Congressional Budget Office: 'Cliff' deal leaves big deficitsThe CBO also says the measure should reduce the risk of recession this year by not slamming the economy with a huge tax increase.
By: Andrew Taylor, Associated Press
WASHINGTON — Legislation passed this week to avert the “fiscal cliff” could still leave in place deficits averaging more than $900 billion a year over the coming decade if Congress fails to follow its tax increases up with further spending cuts or tax hikes, the nonpartisan scorekeeper for Congress said today.
The Congressional Budget Office also says the measure should reduce the risk of recession this year by not slamming the economy with a huge tax increase.
The CBO issued a study in August predicting a $10 trillion deficit over the next 10 years if Congress simply followed existing tax and spending policies instead of following the laws that threatened a combination of automatic tax increases and spending cuts.
This weeks’ cliff law would cut $700 billion to $800 billion from CBO's 10-year, $10 trillion deficit estimate. But it also leaves in place across-the-board spending cuts that would cut more than $1 trillion from the budget over that time.
The analysis also estimates that the new law will increase the size of the economy by 1.5 to 1.75 percentage points compared with what would have happened if the government went over the cliff. Using data from last summer, when the economy was still limping badly, CBO now estimates the economy will grow by just 1 percentage point next year.

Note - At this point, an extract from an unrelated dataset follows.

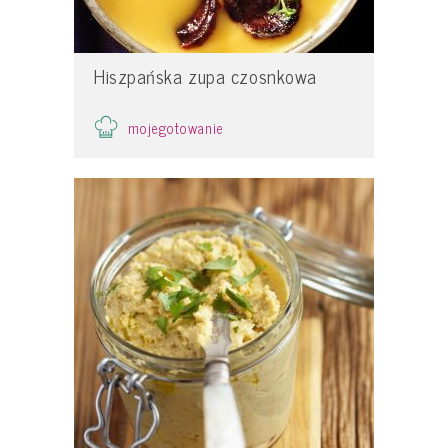
Hiszpańska zupa czosnkowa
mojegotowanie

An official CBO estimate of the nation's economic and budget outlook is due next month.
The CBO study also notes that Congress didn't avoid going over the cliff completely. The Social Security payroll tax jumped back to 6.2 percent this week after President Barack Obama failed to win renewal of the temporary 2 percentage point payroll tax cut that's been in place for two years.
And the CBO analysis assumes across-the-board cuts of 8 to 9 percent to many domestic programs and the Pentagon budget would stay in place, which would cost the economy almost 1 percentage point in growth.
Lawmakers promise to replace those across-the-board cuts with more targeted steps that could take longer to implement.